DIRECTIONS:
Leaving out all pictures, transcribe the lines below exactly, from the first through the line containing "Hakkâri'nin Derecik ilçesinde".

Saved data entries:
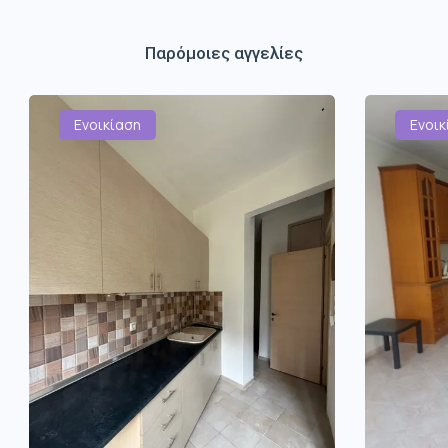
Παρόμοιες αγγελίες
Ενοικίαση
Ενοικ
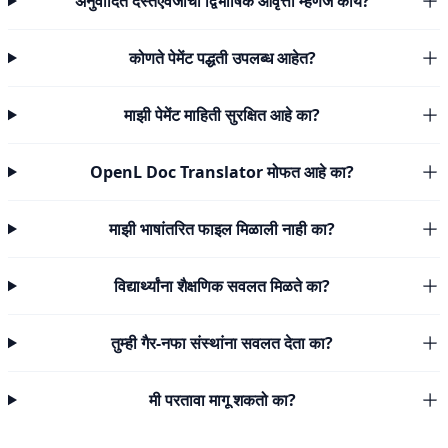
अनुवादित दस्तऐवजाची द्विभाषिक आवृत्ती म्हणजे काय?
कोणते पेमेंट पद्धती उपलब्ध आहेत?
माझी पेमेंट माहिती सुरक्षित आहे का?
OpenL Doc Translator मोफत आहे का?
माझी भाषांतरित फाइल मिळाली नाही का?
विद्यार्थ्यांना शैक्षणिक सवलत मिळते का?
तुम्ही गैर-नफा संस्थांना सवलत देता का?
मी परतावा मागू शकतो का?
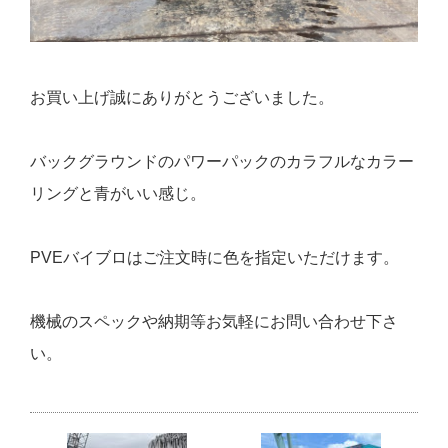
お買い上げ誠にありがとうございました。
バックグラウンドのパワーパックのカラフルなカラー
リングと青がいい感じ。
PVEバイブロはご注文時に色を指定いただけます。
機械のスペックや納期等お気軽にお問い合わせ下さ
い。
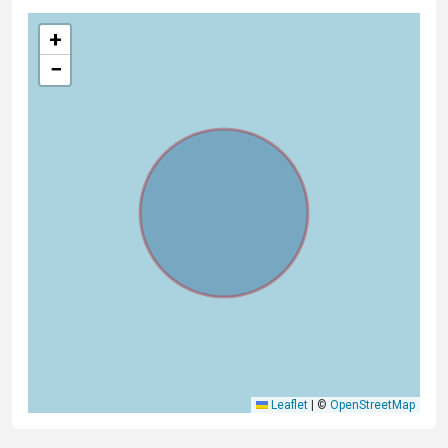
+
−
Leaflet
|
©
OpenStreetMap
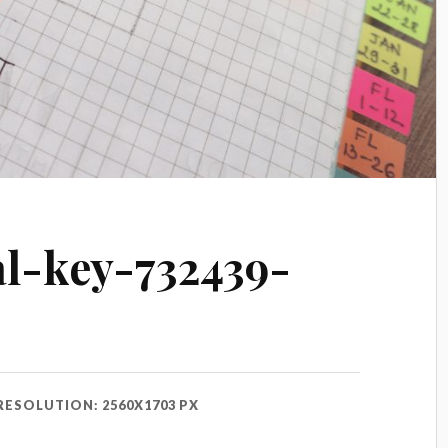
al-key-732439-
RESOLUTION: 2560X1703 PX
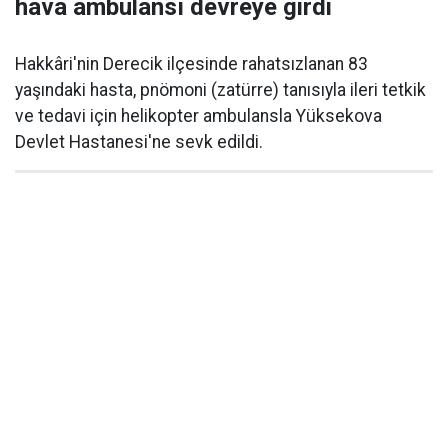
hava ambulansı devreye girdi
Hakkâri'nin Derecik ilçesinde rahatsızlanan 83
yaşındaki hasta, pnömoni (zatürre) tanısıyla ileri tetkik
ve tedavi için helikopter ambulansla Yüksekova
Devlet Hastanesi'ne sevk edildi.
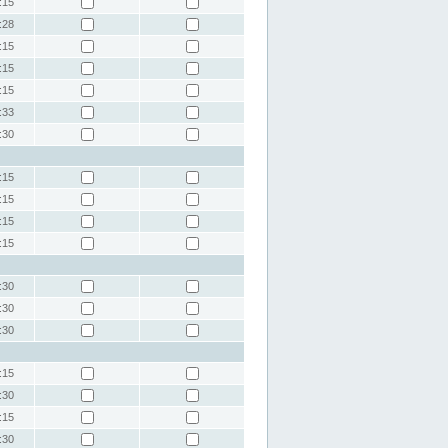
:15
:28
:15
:15
:15
:33
:30
:15
:15
:15
:15
:30
:30
:30
:15
:30
:15
:30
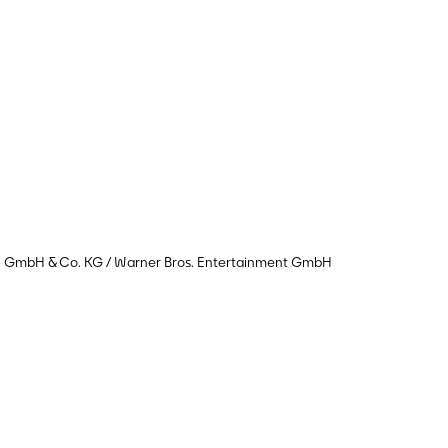
n GmbH & Co. KG / Warner Bros. Entertainment GmbH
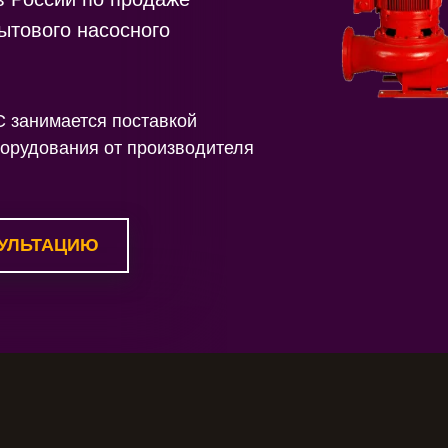
ытового насосного
занимается поставкой
борудования от производителя
УЛЬТАЦИЮ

ANSWER AREA:
Παρόμοιες αγγελίες
Ενοικίαση
Ενοικ
अनुवादित दस्तऐवजाची द्विभाषिक आवृत्ती म्हणजे काय?
कोणते पेमेंट पद्धती उपलब्ध आहेत?
माझी पेमेंट माहिती सुरक्षित आहे का?
OpenL Doc Translator मोफत आहे का?
माझी भाषांतरित फाइल मिळाली नाही का?
विद्यार्थ्यांना शैक्षणिक सवलत मिळते का?
तुम्ही गैर-नफा संस्थांना सवलत देता का?
मी परतावा मागू शकतो का?
お買い上げ誠にありがとうございました。
バックグラウンドのパワーパックのカラフルなカラー
リングと青がいい感じ。
PVEバイブロはご注文時に色を指定いただけます。
機械のスペックや納期等お気軽にお問い合わせ下さ
い。
+
−
Leaflet
|
©
OpenStreetMap
al-key-732439-
RESOLUTION: 2560X1703 PX
hava ambulansı devreye girdi
Hakkâri'nin Derecik ilçesinde rahatsızlanan 83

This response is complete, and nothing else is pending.